Your goal: Lines holding the string "about" are the ones to copy; find them all in the data.

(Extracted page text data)

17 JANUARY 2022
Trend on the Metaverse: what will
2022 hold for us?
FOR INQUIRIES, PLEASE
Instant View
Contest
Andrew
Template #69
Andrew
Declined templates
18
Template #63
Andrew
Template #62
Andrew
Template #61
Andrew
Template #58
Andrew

--

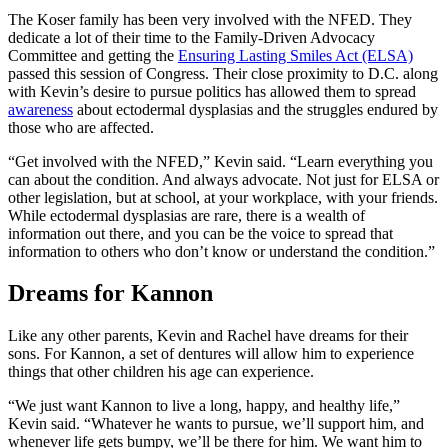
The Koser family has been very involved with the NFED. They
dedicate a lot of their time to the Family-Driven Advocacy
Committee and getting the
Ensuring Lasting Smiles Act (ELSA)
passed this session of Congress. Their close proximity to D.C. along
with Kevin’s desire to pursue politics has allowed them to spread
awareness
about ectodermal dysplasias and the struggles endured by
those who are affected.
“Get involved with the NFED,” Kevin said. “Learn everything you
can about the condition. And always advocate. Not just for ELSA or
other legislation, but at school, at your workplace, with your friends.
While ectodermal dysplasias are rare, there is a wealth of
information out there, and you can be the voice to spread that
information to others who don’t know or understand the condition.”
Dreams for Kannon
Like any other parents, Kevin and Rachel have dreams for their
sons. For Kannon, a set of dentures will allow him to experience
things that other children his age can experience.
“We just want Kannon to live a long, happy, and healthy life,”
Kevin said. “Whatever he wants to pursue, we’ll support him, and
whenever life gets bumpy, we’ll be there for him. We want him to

---

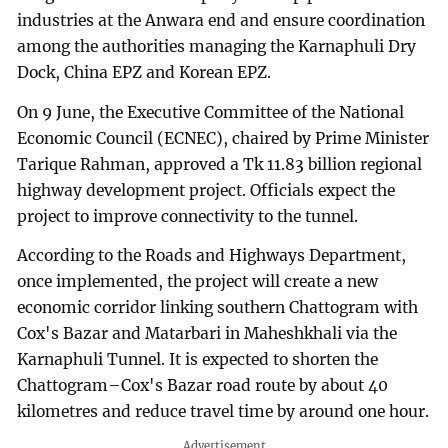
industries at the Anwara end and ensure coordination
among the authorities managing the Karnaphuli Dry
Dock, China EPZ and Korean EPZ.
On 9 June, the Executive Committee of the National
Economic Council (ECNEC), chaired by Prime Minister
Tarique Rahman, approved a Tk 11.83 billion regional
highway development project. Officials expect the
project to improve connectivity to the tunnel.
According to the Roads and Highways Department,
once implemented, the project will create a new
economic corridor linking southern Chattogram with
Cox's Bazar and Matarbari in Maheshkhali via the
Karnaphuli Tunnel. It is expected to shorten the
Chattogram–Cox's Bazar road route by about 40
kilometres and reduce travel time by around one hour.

Completed exercise:
about ectodermal dysplasias and the struggles endured by
can about the condition. And always advocate. Not just for ELSA or
Chattogram–Cox's Bazar road route by about 40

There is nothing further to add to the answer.